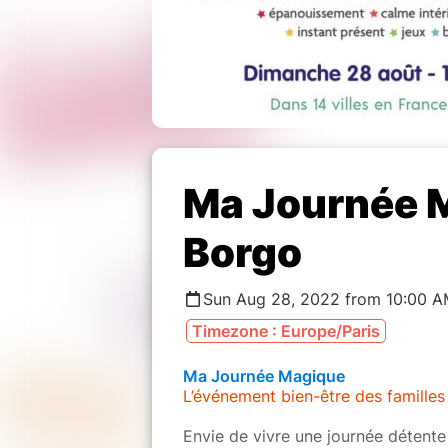
Ma Journée 
Borgo
Sun Aug 28, 2022 from 10:00 A
Timezone : Europe/Paris
Ma Journée Magique
L’événement bien-être des familles
Envie de vivre une journée détente 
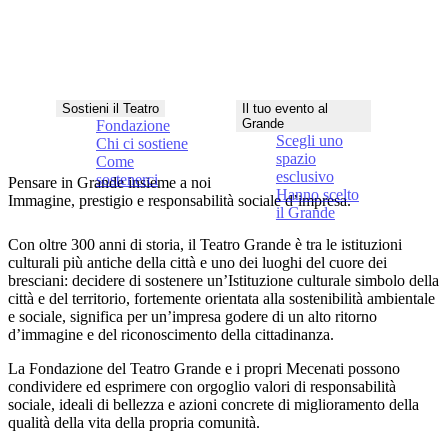
Sostieni il Teatro
Il tuo evento al
Grande
Fondazione
Scegli uno
Chi ci sostiene
spazio
Come
esclusivo
sostenerci
Pensare in Grande insieme a noi
Hanno scelto
Immagine, prestigio e responsabilità sociale d’impresa.
il Grande
Con oltre 300 anni di storia, il Teatro Grande è tra le istituzioni
culturali più antiche della città e uno dei luoghi del cuore dei
bresciani: decidere di sostenere un’Istituzione culturale simbolo della
città e del territorio, fortemente orientata alla sostenibilità ambientale
e sociale, significa per un’impresa
godere di un alto ritorno
d’immagine e del riconoscimento della cittadinanza
.
La Fondazione del Teatro Grande e i propri Mecenati possono
condividere ed esprimere con orgoglio valori di
responsabilità
sociale, ideali di bellezza e azioni concrete di miglioramento della
qualità della vita della propria comunità
.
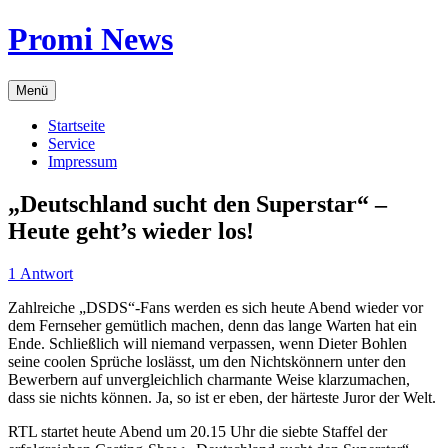
Zum
Promi News
Inhalt
springen
Menü
Startseite
Service
Impressum
„Deutschland sucht den Superstar“ –
Heute geht’s wieder los!
1 Antwort
Zahlreiche „DSDS“-Fans werden es sich heute Abend wieder vor
dem Fernseher gemütlich machen, denn das lange Warten hat ein
Ende. Schließlich will niemand verpassen, wenn Dieter Bohlen
seine coolen Sprüche loslässt, um den Nichtskönnern unter den
Bewerbern auf unvergleichlich charmante Weise klarzumachen,
dass sie nichts können. Ja, so ist er eben, der härteste Juror der Welt.
RTL startet heute Abend um 20.15 Uhr die siebte Staffel der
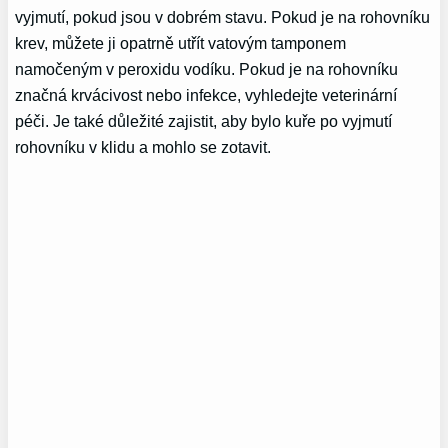
vyjmutí, pokud jsou v dobrém stavu. Pokud je na rohovníku
krev, můžete ji opatrně utřít vatovým tamponem
namočeným v peroxidu vodíku. Pokud je na rohovníku
značná krvácivost nebo infekce, vyhledejte veterinární
péči. Je také důležité zajistit, aby bylo kuře po vyjmutí
rohovníku v klidu a mohlo se zotavit.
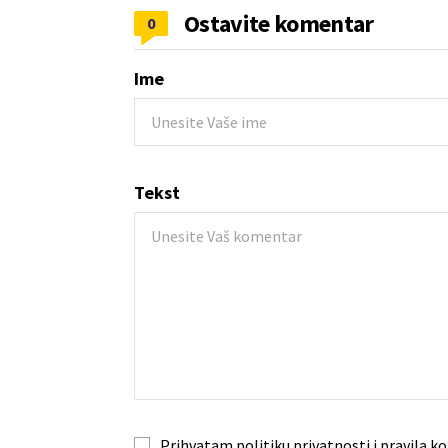
Ostavite komentar
0
Ime
Tekst
Prihvatam
politiku privatnosti
i
pravila ko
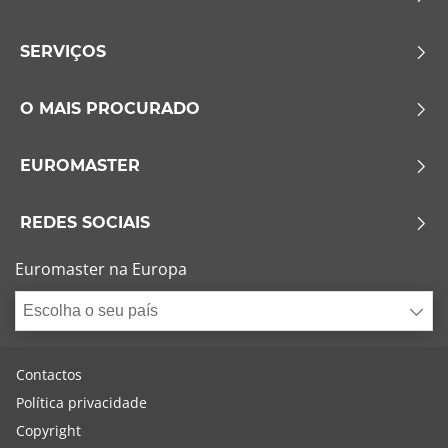
SERVIÇOS
O MAIS PROCURADO
EUROMASTER
REDES SOCIAIS
Euromaster na Europa
Escolha o seu país
Contactos
Política privacidade
Copyright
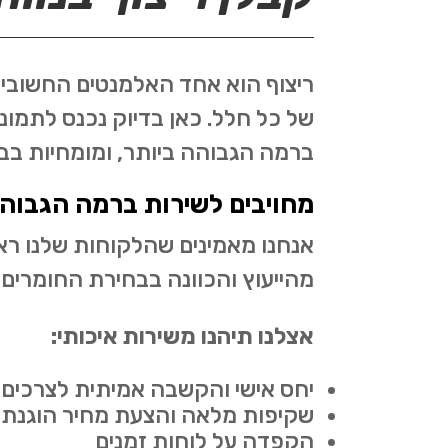
ריצוף הוא אחד האלמנטים החשובים 
של כל חלל. כאן בדיוק נכנס לתמו
ברמה הגבוהה ביותר, ומומחיות בביצ
מחויבים לשירות ברמה הגבוהה
אנחנו מאמינים שהלקוחות שלנו ראוי
מהייעוץ והכוונה בבחירת החומרים,
אצלנו תיהנו משירות איכותי:
יחס אישי והקשבה אמיתית לצרכים
שקיפות מלאה והצעת מחיר הוגנת 
הקפדה על לוחות זמנים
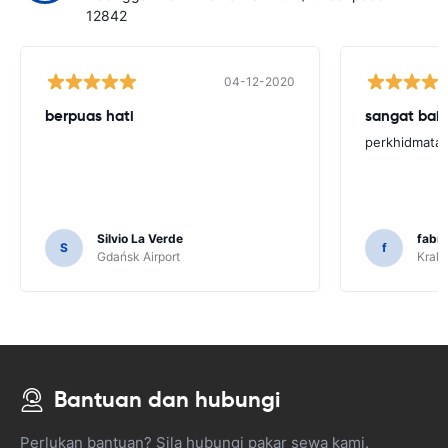
12842
04-12-2020
berpuas hati
sangat baik
perkhidmatan
Silvio La Verde
fabri
S
f
Gdańsk Airport
Krakó
Bantuan dan hubungi
Perlukan bantuan? Sila hubungi pakar sewa kami.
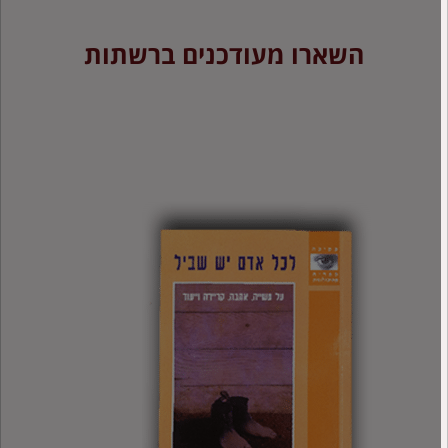
השארו מעודכנים ברשתות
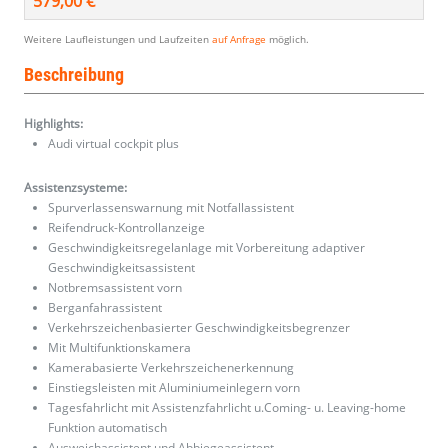
579,00 €
Weitere Laufleistungen und Laufzeiten
auf Anfrage
möglich.
Beschreibung
Highlights:
Audi virtual cockpit plus
Assistenzsysteme:
Spurverlassenswarnung mit Notfallassistent
Reifendruck-Kontrollanzeige
Geschwindigkeitsregelanlage mit Vorbereitung adaptiver
Geschwindigkeitsassistent
Notbremsassistent vorn
Berganfahrassistent
Verkehrszeichenbasierter Geschwindigkeitsbegrenzer
Mit Multifunktionskamera
Kamerabasierte Verkehrszeichenerkennung
Einstiegsleisten mit Aluminiumeinlegern vorn
Tagesfahrlicht mit Assistenzfahrlicht u.Coming- u. Leaving-home
Funktion automatisch
Ausweichassistent und Abbiegeassistent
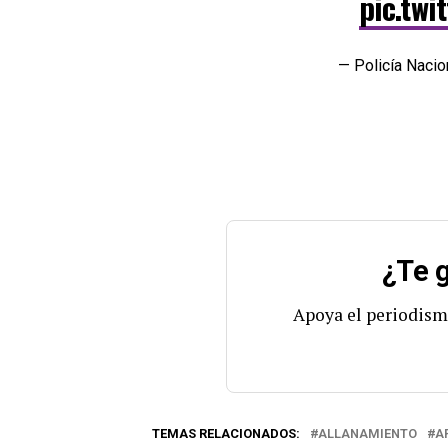
pic.twi
— Policía Nacio
¿Te g
Apoya el periodism
TEMAS RELACIONADOS:
ALLANAMIENTO
A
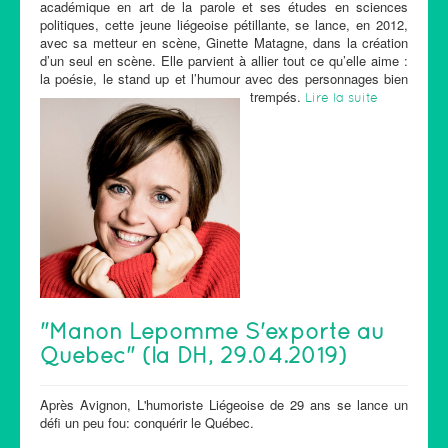
académique en art de la parole et ses études en sciences
politiques, cette jeune liégeoise pétillante, se lance, en 2012,
avec sa metteur en scène, Ginette Matagne, dans la création
d’un seul en scène. Elle parvient à allier tout ce qu’elle aime :
la poésie, le stand up et l’humour avec des personnages bien
trempés.
Lire la suite
"Manon Lepomme S'exporte au
Quebec" (la DH, 29.04.2019)
Après Avignon, L'humoriste Liégeoise de 29 ans se lance un
défi un peu fou: conquérir le Québec.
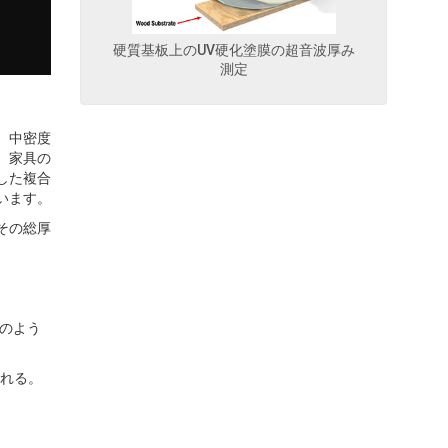
硬質基板上のUV硬化塗膜の超音波厚み
測定
、中密度
、家具の
した複合
います。
その総厚
このよう
られる。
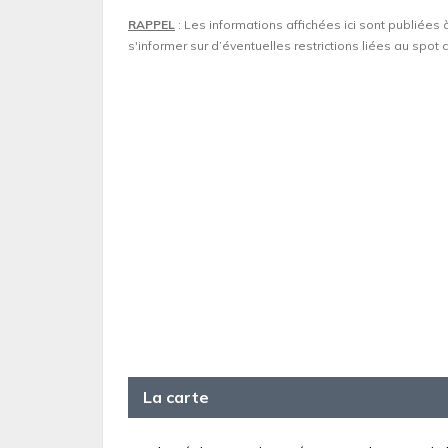
RAPPEL
: Les informations affichées ici sont publiées 
s'informer sur d’éventuelles restrictions liées au spo
La carte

※ ※ ※

Directions> Report, from the entries above, each line where "הגבוהה" is found.

Problem solution>
ברמה הגבוהה ביותר, ומומחיות בביצ
מחויבים לשירות ברמה הגבוהה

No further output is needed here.